John Boyd, president of the National Black Farmers Association
welcomed the plan, but said it was "a dime too late."  "If the
change had been made a decade or more ago, it could have saved a
lot of black farmers," he told MidWest News.

The department currently has the option of appointing nonvoting
minority members to county committees if farmers do not elect
them to voting seats on the panels.  Under the proposed changes,
the department could independently nominate members from
minority groups to run for voting seats.  It also could appoint
voting members from minority groups to the committees if none
run or win election, Ed Loyd, a department spokesman told
Midwest News.  Placing minority group members on the committees
would be an option if, for instance, a committee has been the
target of bias complaints, he continued.

Recently, lawmakers said that the 1999 class action settlement
did not help most of the class, before a hearing of the House
Judiciary Committee's subcommittee on the Constitution.  About
65,000 black farmers were excluded because they did not file
claims in time, said subcommittee chairman Steve Chabot, R-Ohio.
"We cannot in good conscience allow a settlement that leaves out
more potential claimants than it allows in to go unexamined or
remain unresolved," Mr.

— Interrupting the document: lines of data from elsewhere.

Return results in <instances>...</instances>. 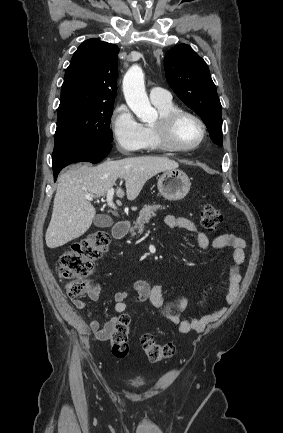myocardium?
I'll return each mask as SVG.
<instances>
[{
  "label": "myocardium",
  "instance_id": "f54148a6",
  "mask_svg": "<svg viewBox=\"0 0 283 433\" xmlns=\"http://www.w3.org/2000/svg\"><path fill=\"white\" fill-rule=\"evenodd\" d=\"M183 117L192 118L201 129L200 137L188 146L180 145L175 138L177 124ZM156 128L162 143L161 148L177 153H185L197 149L205 141L208 134V128L203 119L196 113L186 109H176L170 112L156 124Z\"/></svg>",
  "mask_w": 283,
  "mask_h": 433
}]
</instances>
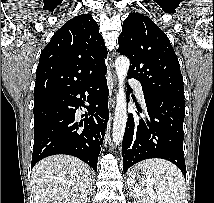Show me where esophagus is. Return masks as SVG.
<instances>
[{"label":"esophagus","instance_id":"34e87169","mask_svg":"<svg viewBox=\"0 0 214 203\" xmlns=\"http://www.w3.org/2000/svg\"><path fill=\"white\" fill-rule=\"evenodd\" d=\"M117 84V81L115 80V86ZM115 92V90H114ZM114 104H115V95L112 96V98L110 99V102H109V107L112 109L114 108Z\"/></svg>","mask_w":214,"mask_h":203}]
</instances>
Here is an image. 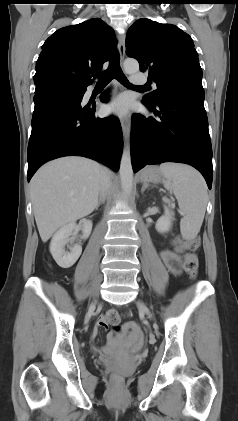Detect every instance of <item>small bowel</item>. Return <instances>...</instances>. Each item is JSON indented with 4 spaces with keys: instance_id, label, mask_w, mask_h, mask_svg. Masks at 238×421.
<instances>
[{
    "instance_id": "c3829d8e",
    "label": "small bowel",
    "mask_w": 238,
    "mask_h": 421,
    "mask_svg": "<svg viewBox=\"0 0 238 421\" xmlns=\"http://www.w3.org/2000/svg\"><path fill=\"white\" fill-rule=\"evenodd\" d=\"M174 245L175 247L173 250H163L160 255L168 270L172 273H178L181 266L179 253L183 250V247L177 239L174 240ZM115 313H117L115 310H109L106 314L100 316L93 329L94 336H97L101 329H106L108 325L111 324L110 316ZM126 327L131 331V341L138 342L140 340V329L138 325L135 322H129L126 324ZM109 341L112 344L115 343V340L111 335L109 336Z\"/></svg>"
}]
</instances>
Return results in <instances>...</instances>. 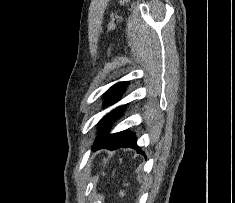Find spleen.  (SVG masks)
Wrapping results in <instances>:
<instances>
[{
	"label": "spleen",
	"instance_id": "3e777b00",
	"mask_svg": "<svg viewBox=\"0 0 235 203\" xmlns=\"http://www.w3.org/2000/svg\"><path fill=\"white\" fill-rule=\"evenodd\" d=\"M137 180L139 181V183L142 182L141 179H140V175H138Z\"/></svg>",
	"mask_w": 235,
	"mask_h": 203
}]
</instances>
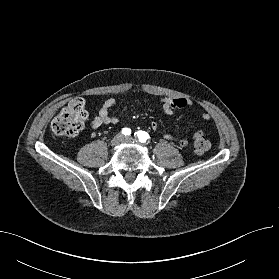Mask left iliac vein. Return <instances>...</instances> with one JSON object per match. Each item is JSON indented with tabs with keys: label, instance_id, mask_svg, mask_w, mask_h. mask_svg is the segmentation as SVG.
Masks as SVG:
<instances>
[{
	"label": "left iliac vein",
	"instance_id": "obj_1",
	"mask_svg": "<svg viewBox=\"0 0 279 279\" xmlns=\"http://www.w3.org/2000/svg\"><path fill=\"white\" fill-rule=\"evenodd\" d=\"M123 142H125V143H134V139L132 137L127 136V137L123 138Z\"/></svg>",
	"mask_w": 279,
	"mask_h": 279
}]
</instances>
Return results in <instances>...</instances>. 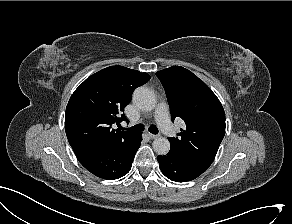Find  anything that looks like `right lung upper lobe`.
<instances>
[{
	"mask_svg": "<svg viewBox=\"0 0 292 224\" xmlns=\"http://www.w3.org/2000/svg\"><path fill=\"white\" fill-rule=\"evenodd\" d=\"M150 76L123 66H110L88 77L72 94L65 114L71 146L125 144L138 133L113 129L126 120L122 114L133 91Z\"/></svg>",
	"mask_w": 292,
	"mask_h": 224,
	"instance_id": "1",
	"label": "right lung upper lobe"
}]
</instances>
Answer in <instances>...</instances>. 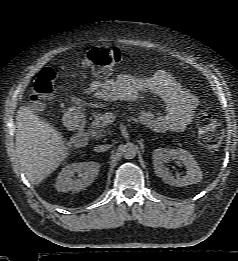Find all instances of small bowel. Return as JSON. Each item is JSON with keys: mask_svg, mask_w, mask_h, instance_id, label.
<instances>
[{"mask_svg": "<svg viewBox=\"0 0 238 261\" xmlns=\"http://www.w3.org/2000/svg\"><path fill=\"white\" fill-rule=\"evenodd\" d=\"M85 93L101 101L122 100L137 103L145 94L158 97L164 104L163 114L154 115L148 111L139 113V120L156 132L181 131L192 121L199 101L189 90L181 86L165 70L151 76L119 74L104 81H93Z\"/></svg>", "mask_w": 238, "mask_h": 261, "instance_id": "c3829d8e", "label": "small bowel"}]
</instances>
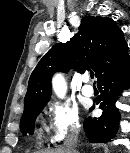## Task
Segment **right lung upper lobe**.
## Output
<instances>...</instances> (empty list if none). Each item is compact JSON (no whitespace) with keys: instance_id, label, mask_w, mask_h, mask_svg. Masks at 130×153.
Wrapping results in <instances>:
<instances>
[{"instance_id":"right-lung-upper-lobe-1","label":"right lung upper lobe","mask_w":130,"mask_h":153,"mask_svg":"<svg viewBox=\"0 0 130 153\" xmlns=\"http://www.w3.org/2000/svg\"><path fill=\"white\" fill-rule=\"evenodd\" d=\"M124 34L111 18L85 17L79 32L67 43L55 44L39 61L32 72L24 99V111L46 104L51 96V77L57 71L78 72L93 70L98 79L120 63L127 55Z\"/></svg>"}]
</instances>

Chabot told Midwest News.

Court-appointed administrators of the settlement countered that
their hands were tied by the settlement's own restrictions.  To
qualify for an extension, farmers had to show they were delayed
by extraordinary circumstances such as a hurricane or serious
illness, and most could not, Michael J. Lewis, the settlement's
arbitrator, told Midwest News.


UNITED STATES: Legislators Contemplate Action on USDA Settlement
----------------------------------------------------------------
At a recent House hearing, lawmakers from both parties raised
strong concerns that tens of thousands of black farmers were
effectively shut out of even getting considered for payments
under a 1999 civil-rights settlement between the U.S. Department
of Agriculture and black farmers, the Richmond Times Dispatch
reports.

According to Rep. Steve Chabot, R-Ohio and chairman of the House
Constitution subcommittee, "We will never be able to put the
racially discriminatory practices that have occurred, and
continue to occur, within the USDA behind us until every one of
these individuals has at least had the opportunity to be heard."

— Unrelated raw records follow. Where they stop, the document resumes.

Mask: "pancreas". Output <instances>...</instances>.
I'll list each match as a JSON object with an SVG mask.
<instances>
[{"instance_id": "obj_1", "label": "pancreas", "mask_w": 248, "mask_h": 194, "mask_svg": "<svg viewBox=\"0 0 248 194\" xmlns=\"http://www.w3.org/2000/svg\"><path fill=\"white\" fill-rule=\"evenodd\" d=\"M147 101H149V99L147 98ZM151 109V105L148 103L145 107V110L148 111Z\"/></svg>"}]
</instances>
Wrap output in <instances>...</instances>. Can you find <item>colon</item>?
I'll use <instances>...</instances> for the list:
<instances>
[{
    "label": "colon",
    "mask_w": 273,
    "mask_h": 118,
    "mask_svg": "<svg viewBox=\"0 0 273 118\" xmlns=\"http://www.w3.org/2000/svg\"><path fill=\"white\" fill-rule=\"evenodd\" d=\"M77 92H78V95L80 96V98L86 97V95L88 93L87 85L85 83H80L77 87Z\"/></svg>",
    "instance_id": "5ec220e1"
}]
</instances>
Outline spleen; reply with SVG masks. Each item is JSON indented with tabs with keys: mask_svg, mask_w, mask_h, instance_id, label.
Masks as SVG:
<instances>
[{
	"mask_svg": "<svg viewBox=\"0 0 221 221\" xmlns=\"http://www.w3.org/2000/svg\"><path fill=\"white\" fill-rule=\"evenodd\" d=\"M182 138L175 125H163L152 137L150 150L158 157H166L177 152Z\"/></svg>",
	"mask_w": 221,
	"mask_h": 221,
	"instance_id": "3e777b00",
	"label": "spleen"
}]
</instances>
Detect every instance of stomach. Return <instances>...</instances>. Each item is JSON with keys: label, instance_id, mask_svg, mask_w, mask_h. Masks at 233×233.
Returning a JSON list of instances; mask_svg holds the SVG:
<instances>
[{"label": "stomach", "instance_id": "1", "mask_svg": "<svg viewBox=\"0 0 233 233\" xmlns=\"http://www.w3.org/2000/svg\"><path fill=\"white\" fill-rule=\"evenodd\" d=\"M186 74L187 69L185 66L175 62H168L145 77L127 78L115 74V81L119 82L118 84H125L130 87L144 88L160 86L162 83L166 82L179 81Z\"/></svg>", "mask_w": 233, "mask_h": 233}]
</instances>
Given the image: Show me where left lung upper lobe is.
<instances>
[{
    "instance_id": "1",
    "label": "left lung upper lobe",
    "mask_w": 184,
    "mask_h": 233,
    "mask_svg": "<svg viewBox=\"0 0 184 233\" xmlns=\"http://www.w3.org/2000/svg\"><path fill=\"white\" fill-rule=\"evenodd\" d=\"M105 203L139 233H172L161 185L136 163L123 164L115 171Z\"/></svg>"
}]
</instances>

During the hearing, Rep. Robert C. Scott, D-Virginia, brought up
ways that Congress might intervene to allow an opportunity to be
heard to farmers who made their claims late. He also cautions
that if the current situation is allowed to stand black farmers
will not only have been victimized by the discriminatory
practices at USDA, but by the remedy process, as well.

Though not reaching any landmark conclusions, the lawmakers
closely examined data about the settlement's execution and
explored potential ways to try to fix what they saw as its
deficiencies.

The class-action lawsuit involved allegations of nationwide
discrimination by the USDA against black farmers, and its
settlement has led to about $831 million in financial relief to
some 13,500 people, out of more than 22,000 people who were
judged eligible to submit claims.

About 66,000 people filed on time to meet an extended deadline
for claims, according to written testimony by Randi I. Roth, the
court-appointed monitor in the case. Of that number, only 2,231
so far have gotten a new chance to file a claim for compensation
with an additional 7,870 people filing to become eligible for
payments after the extended deadline for late claims had passed.

In other testimony, Alexander Pires, a lawyer who was at the
forefront of bringing the initial lawsuit, defended his handling
of the settlement, which came under attack from a black farmer
witness, Phillip J. Haynie II of Heathsville, and under
questioning from lawmakers after he said that all of the law
firms involved have made approximately $15 million.


VOLVO CARS: Recalls 149,799 Cars, SUVs Because of Fire Hazard
-------------------------------------------------------------
Volvo Cars is cooperating with the National Highway Traffic
Safety Administration (NHTSA) by voluntarily recalling 149,799
passenger and sport utility vehicles, namely:

     (1) Volvo S60, model 2001,

     (2) Volvo S80, models 1999-2001,

     (3) Volvo V70, models 2000-2001, and

     (4) Volvo V70XC, model 2001

On certain passenger and sport utility vehicles, under certain
operating conditions, some electric cooling fans may overheat
potentially causing heat damage and, in rare instances, a fire
in the engine compartment.

Dealers will replace the cooling fan.  Volvo has not yet
provided an owner notification schedule for this campaign.
Customers should contact the Company by Phone: 1-800-458-1552 or
contact the NHTSA's auto safety hotline: 1-888-DASH-2-DOT
(1-888-327-4236).


WHITE SANDS: Reaches Settlement of Health Care Antitrust Charges
----------------------------------------------------------------
A physician-hospital organization (PHO) in New Mexico has agreed
to settle Federal Trade Commission charges that it drove up the
cost of health care for consumers in the Alamogordo, New Mexico
area by jointly fixing prices charged by physicians and by nurse
anesthetists to health plans and other payors.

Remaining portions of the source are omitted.